Work item:
Under this line are the records; repeat exactly the lines starting at the one containing "Chef Walters Cooking Sch" and ending at the one containing "it's pointing at", omitting pictures.

-.-.-

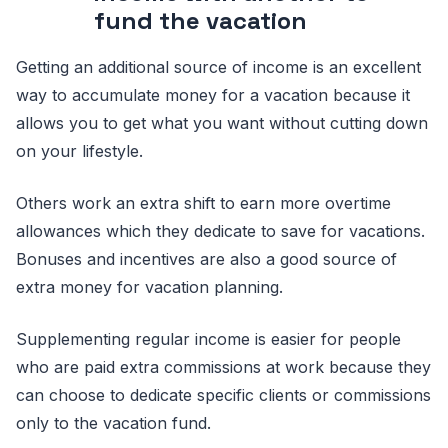
fund the vacation
Getting an additional source of income is an excellent
way to accumulate money for a vacation because it
allows you to get what you want without cutting down
on your lifestyle.
Others work an extra shift to earn more overtime
allowances which they dedicate to save for vacations.
Bonuses and incentives are also a good source of
extra money for vacation planning.
Supplementing regular income is easier for people
who are paid extra commissions at work because they
can choose to dedicate specific clients or commissions
only to the vacation fund.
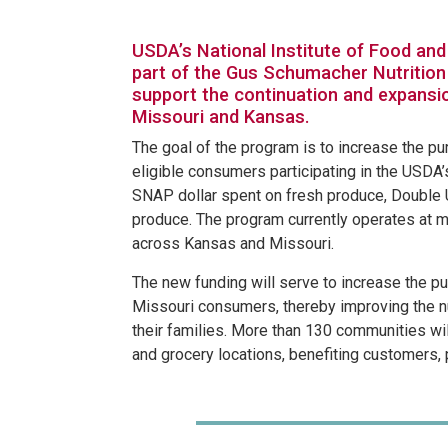
USDA’s National Institute of Food and 
part of the Gus Schumacher Nutrition
support the continuation and expansi
Missouri and Kansas.
The goal of the program is to increase the pu
eligible consumers participating in the USDA
SNAP dollar spent on fresh produce, Double 
produce. The program currently operates at 
across Kansas and Missouri.
The new funding will serve to increase the 
Missouri consumers, thereby improving the n
their families. More than 130 communities wil
and grocery locations, benefiting customers,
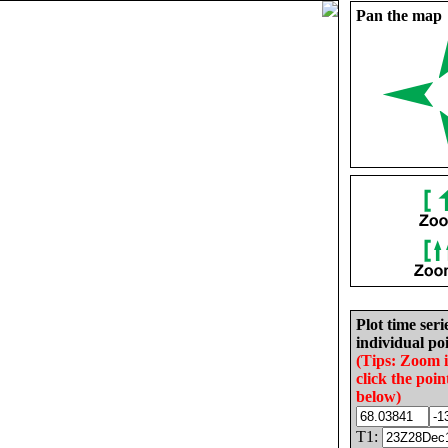
Pan the map
Plot time seri
individual poi
(Tips: Zoom 
click the poin
below)
T1:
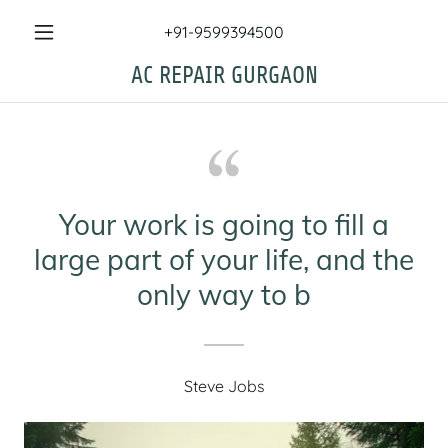
+91-9599394500
AC REPAIR GURGAON
Your work is going to fill a
large part of your life, and the
only way to b
Steve Jobs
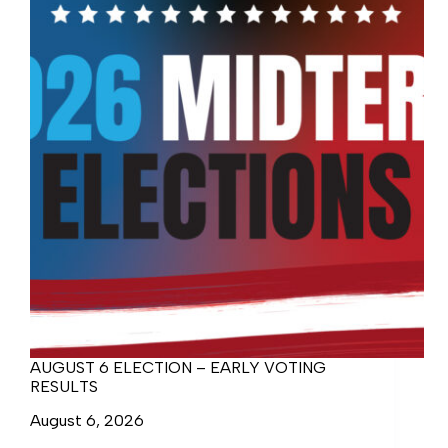
AUGUST 6 ELECTION – EARLY VOTING
RESULTS
August 6, 2026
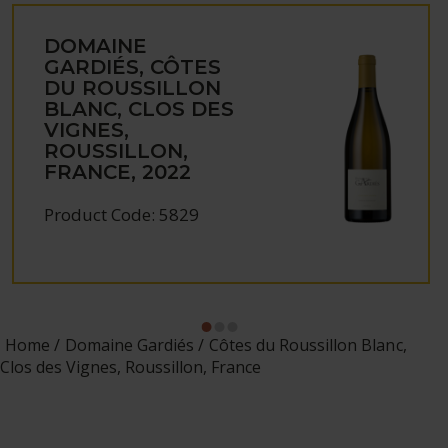
DOMAINE
GARDIÉS, CÔTES
DU ROUSSILLON
BLANC, CLOS DES
VIGNES,
ROUSSILLON,
FRANCE, 2022
Product Code: 5829
Home
Domaine Gardiés
Côtes du Roussillon Blanc,
Clos des Vignes, Roussillon, France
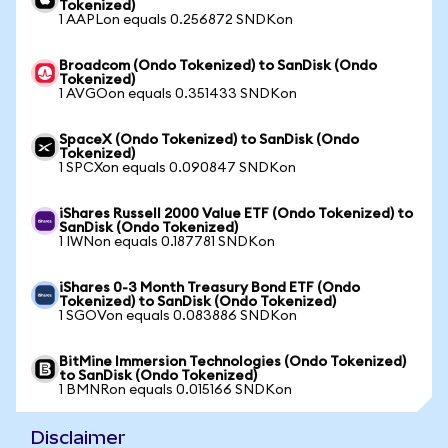
Tokenized)
1 AAPLon equals 0.256872 SNDKon
Broadcom (Ondo Tokenized) to SanDisk (Ondo
Tokenized)
1 AVGOon equals 0.351433 SNDKon
SpaceX (Ondo Tokenized) to SanDisk (Ondo
Tokenized)
1 SPCXon equals 0.090847 SNDKon
iShares Russell 2000 Value ETF (Ondo Tokenized) to
SanDisk (Ondo Tokenized)
1 IWNon equals 0.187781 SNDKon
iShares 0-3 Month Treasury Bond ETF (Ondo
Tokenized) to SanDisk (Ondo Tokenized)
1 SGOVon equals 0.083886 SNDKon
BitMine Immersion Technologies (Ondo Tokenized)
to SanDisk (Ondo Tokenized)
1 BMNRon equals 0.015166 SNDKon
Disclaimer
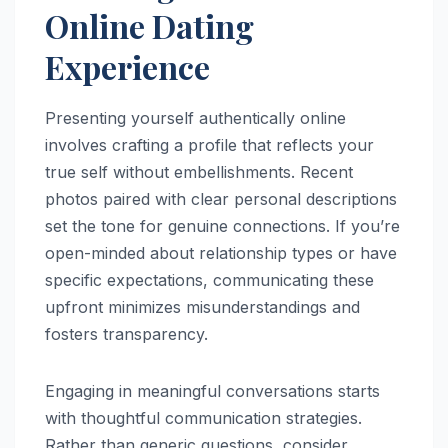
Online Dating
Experience
Presenting yourself authentically online
involves crafting a profile that reflects your
true self without embellishments. Recent
photos paired with clear personal descriptions
set the tone for genuine connections. If you’re
open-minded about relationship types or have
specific expectations, communicating these
upfront minimizes misunderstandings and
fosters transparency.
Engaging in meaningful conversations starts
with thoughtful communication strategies.
Rather than generic questions, consider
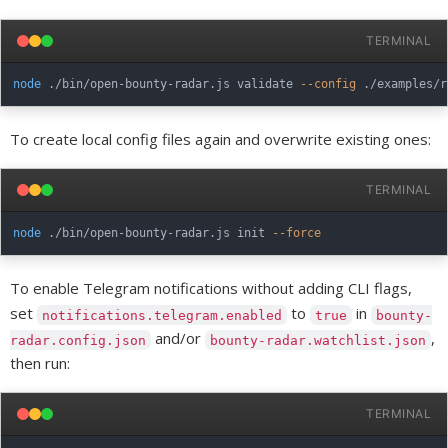
TERMINAL
node
 ./bin/open-bounty-radar.js validate 
--config
To create local config files again and overwrite existing ones:
TERMINAL
node
 ./bin/open-bounty-radar.js init 
--force
To enable Telegram notifications without adding CLI flags,
set
to
in
notifications.telegram.enabled
true
bounty-
and/or
,
radar.config.json
bounty-radar.watchlist.json
then run:
TERMINAL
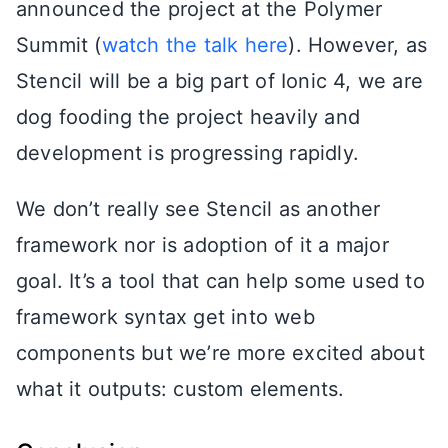
announced the project at the Polymer
Summit (
watch the talk here
). However, as
Stencil will be a big part of Ionic 4, we are
dog fooding the project heavily and
development is progressing rapidly.
We don’t really see Stencil as another
framework nor is adoption of it a major
goal. It’s a tool that can help some used to
framework syntax get into web
components but we’re more excited about
what it outputs: custom elements.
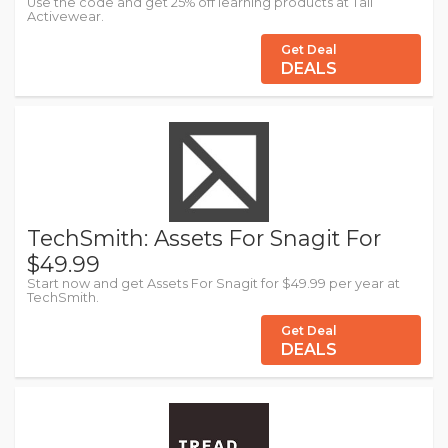
Use the code and get 25% off learning products at Tail
Activewear.
Get Deal
DEALS
TechSmith: Assets For Snagit For
$49.99
Start now and get Assets For Snagit for $49.99 per year at
TechSmith.
Get Deal
DEALS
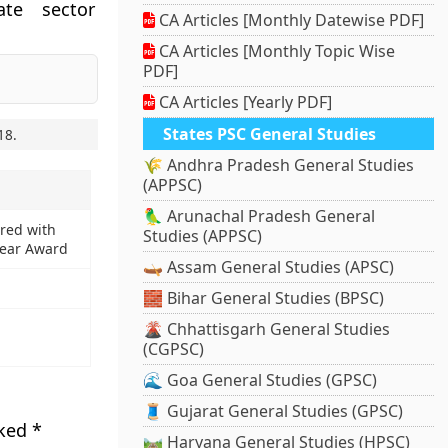
ate sector
CA Articles [Monthly Datewise PDF]
CA Articles [Monthly Topic Wise
PDF]
CA Articles [Yearly PDF]
States PSC General Studies
18
.
🌾 Andhra Pradesh General Studies
(APPSC)
🦜 Arunachal Pradesh General
red with
Studies (APPSC)
Year Award
🛶 Assam General Studies (APSC)
🧱 Bihar General Studies (BPSC)
🌋 Chhattisgarh General Studies
(CGPSC)
🌊 Goa General Studies (GPSC)
🧵 Gujarat General Studies (GPSC)
rked
*
🛤️ Haryana General Studies (HPSC)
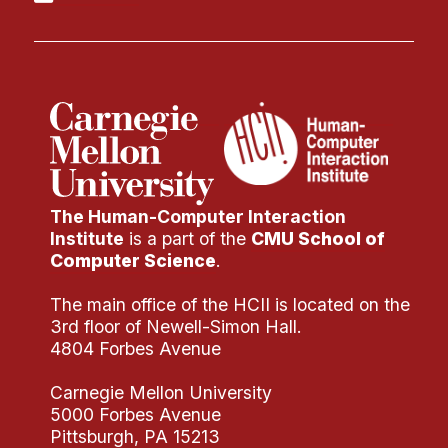
Administrative Contacts
Research
Doing Research With Us
Faculty Projects
Technical Report Collection
Summer Research Program
The Human-Computer Interaction
Application
Institute
is a part of the
CMU School of
FAQ
Computer Science
.
Research Projects
The main office of the HCII is located on the
Your Summer at a Glance
3rd floor of Newell-Simon Hall.
4804 Forbes Avenue
Engage with HCII
Carnegie Mellon University
Professional Education
5000 Forbes Avenue
Pittsburgh, PA 15213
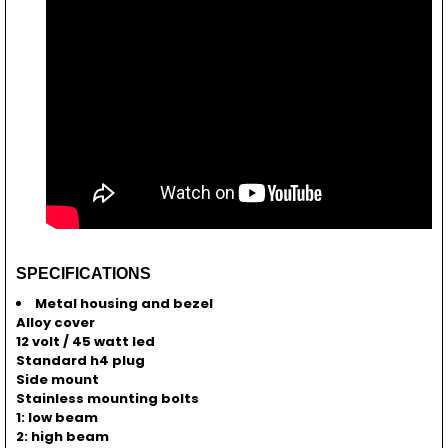
SPECIFICATIONS
Metal housing and bezel
Alloy cover
12 volt / 45 watt led
Standard h4 plug
Side mount
Stainless mounting bolts
1: low beam
2: high beam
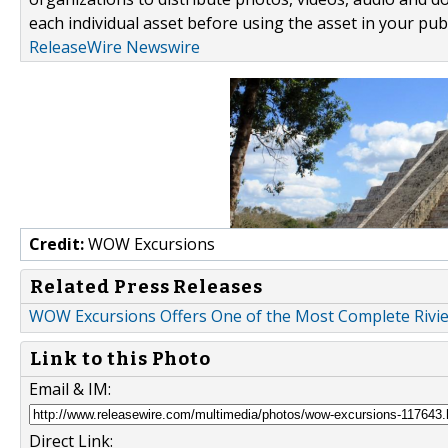
each individual asset before using the asset in your publ
ReleaseWire Newswire
Credit:
WOW Excursions
Related Press Releases
WOW Excursions Offers One of the Most Complete Rivi
Link to this Photo
Email & IM:
Direct Link:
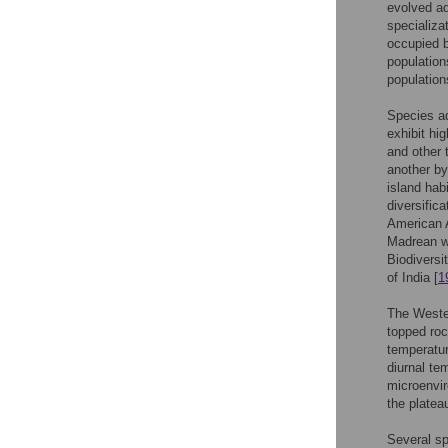
evolved ada
specializa
occupied b
population
population
Species ad
exhibit hi
and other 
another by
island hab
diversifica
American A
Madrean w
Biodiversi
of India [
1
The Wester
topped roc
temperatur
diurnal te
microenvir
the plateau
Several s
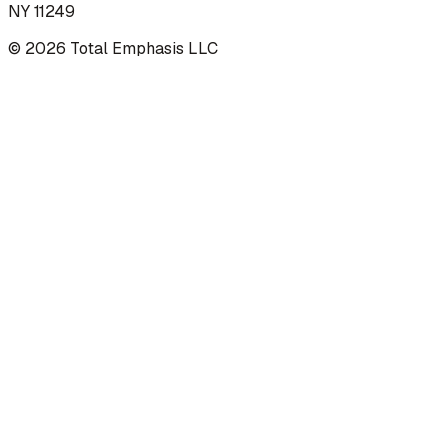
NY 11249
©
2026
Total Emphasis LLC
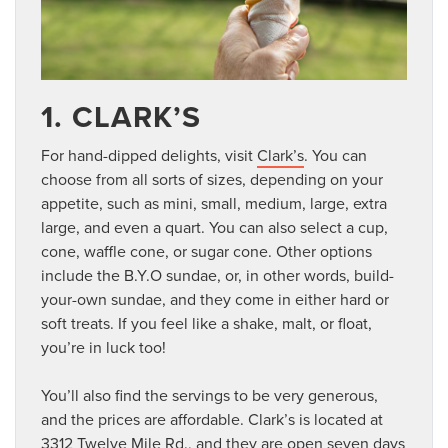
1. CLARK’S
For hand-dipped delights, visit
Clark’s
. You can
choose from all sorts of sizes, depending on your
appetite, such as mini, small, medium, large, extra
large, and even a quart. You can also select a cup,
cone, waffle cone, or sugar cone. Other options
include the B.Y.O sundae, or, in other words, build-
your-own sundae, and they come in either hard or
soft treats. If you feel like a shake, malt, or float,
you’re in luck too!
You’ll also find the servings to be very generous,
and the prices are affordable. Clark’s is located at
3312 Twelve Mile Rd., and they are open seven days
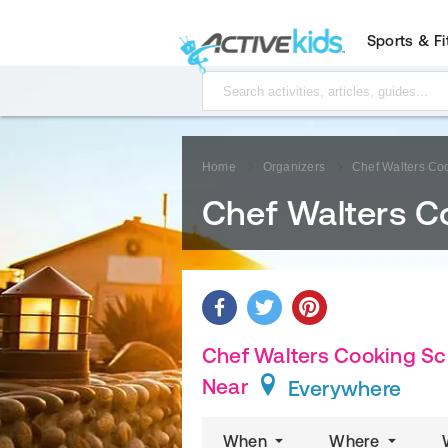
Sports & F
Home
Organizers
Chef Walters Co
Chef Walters C
Chef Walters Cooking Sch
Near
Everywhere
When
Where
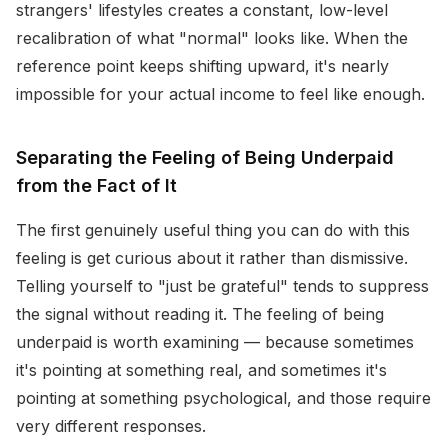
strangers' lifestyles creates a constant, low-level
recalibration of what "normal" looks like. When the
reference point keeps shifting upward, it's nearly
impossible for your actual income to feel like enough.
Separating the Feeling of Being Underpaid
from the Fact of It
The first genuinely useful thing you can do with this
feeling is get curious about it rather than dismissive.
Telling yourself to "just be grateful" tends to suppress
the signal without reading it. The feeling of being
underpaid is worth examining — because sometimes
it's pointing at something real, and sometimes it's
pointing at something psychological, and those require
very different responses.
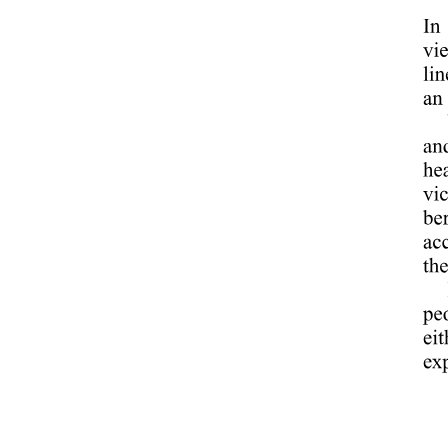
Process of Business Research
Process of Business Research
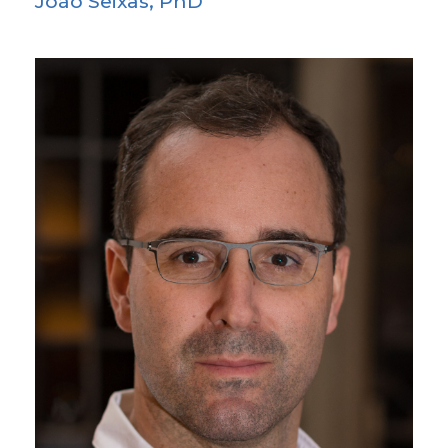
João Seixas, PhD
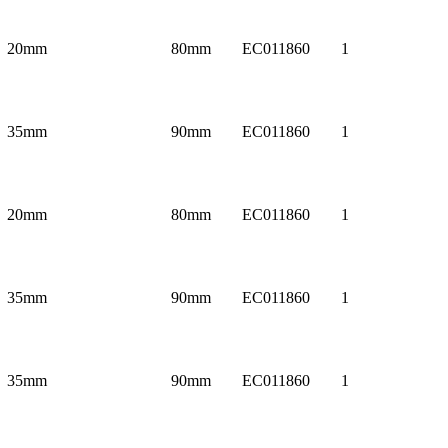
20mm
80mm
EC011860
1
35mm
90mm
EC011860
1
20mm
80mm
EC011860
1
35mm
90mm
EC011860
1
35mm
90mm
EC011860
1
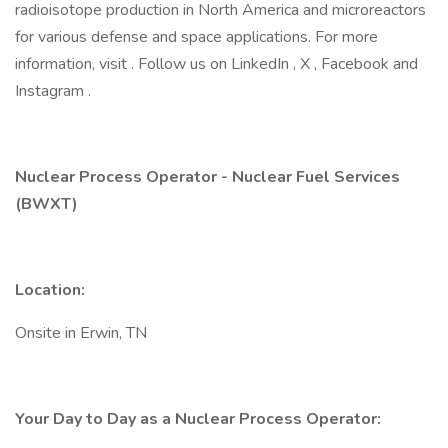
radioisotope production in North America and microreactors
for various defense and space applications. For more
information, visit . Follow us on LinkedIn , X , Facebook and
Instagram .
Nuclear Process Operator - Nuclear Fuel Services
(BWXT)
Location:
Onsite in Erwin, TN
Your Day to Day as a Nuclear Process Operator:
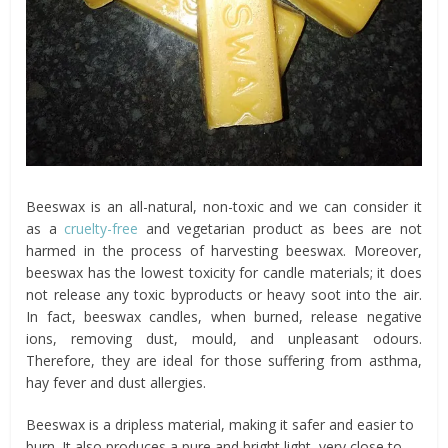
Beeswax is an all-natural, non-toxic and we can consider it
as a
cruelty-free
and vegetarian product as bees are not
harmed in the process of harvesting beeswax. Moreover,
beeswax has the lowest toxicity for candle materials; it does
not release any toxic byproducts or heavy soot into the air.
In fact, beeswax candles, when burned, release negative
ions, removing dust, mould, and unpleasant odours.
Therefore, they are ideal for those suffering from asthma,
hay fever and dust allergies.
Beeswax is a dripless material, making it safer and easier to
burn. It also produces a pure and bright light, very close to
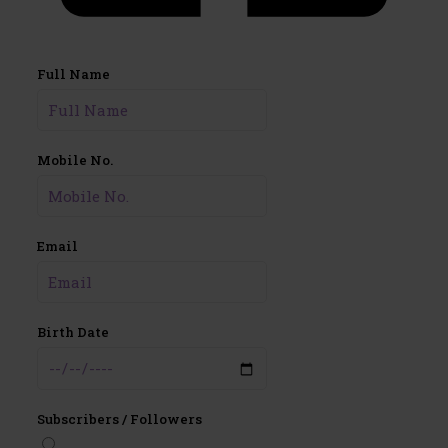
Full Name
Mobile No.
Email
Birth Date
Subscribers / Followers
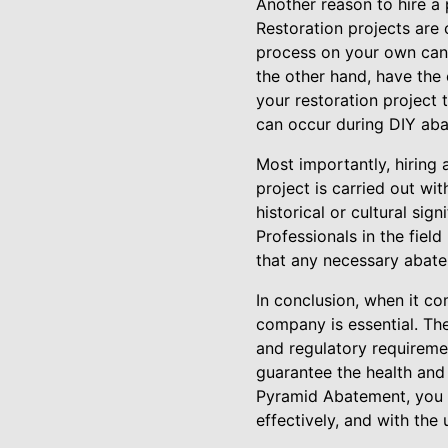
Another reason to hire a 
Restoration projects are
process on your own can r
the other hand, have the
your restoration project
can occur during DIY aba
Most importantly, hiring
project is carried out wi
historical or cultural si
Professionals in the field
that any necessary abatem
In conclusion, when it co
company is essential. Th
and regulatory requiremen
guarantee the health and
Pyramid Abatement, you ca
effectively, and with the 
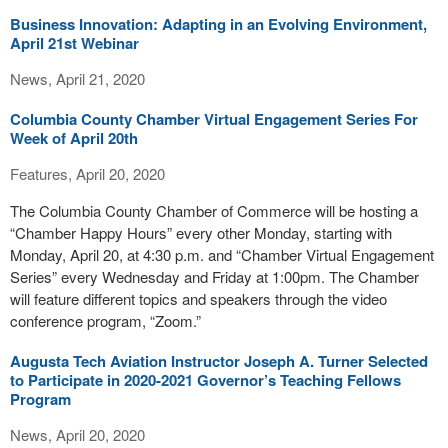
Business Innovation: Adapting in an Evolving Environment,
April 21st Webinar
News, April 21, 2020
Columbia County Chamber Virtual Engagement Series For
Week of April 20th
Features, April 20, 2020
The Columbia County Chamber of Commerce will be hosting a
“Chamber Happy Hours” every other Monday, starting with
Monday, April 20, at 4:30 p.m. and “Chamber Virtual Engagement
Series” every Wednesday and Friday at 1:00pm. The Chamber
will feature different topics and speakers through the video
conference program, “Zoom.”
Augusta Tech Aviation Instructor Joseph A. Turner Selected
to Participate in 2020-2021 Governor’s Teaching Fellows
Program
News, April 20, 2020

-.-.-

Answer box:
Chef Walters Cooking Sch
Near
Everywhere
When
Where
strangers' lifestyles creates a constant, low-level
recalibration of what "normal" looks like. When the
reference point keeps shifting upward, it's nearly
impossible for your actual income to feel like enough.
Separating the Feeling of Being Underpaid
from the Fact of It
The first genuinely useful thing you can do with this
feeling is get curious about it rather than dismissive.
Telling yourself to "just be grateful" tends to suppress
the signal without reading it. The feeling of being
underpaid is worth examining — because sometimes
it's pointing at something real, and sometimes it's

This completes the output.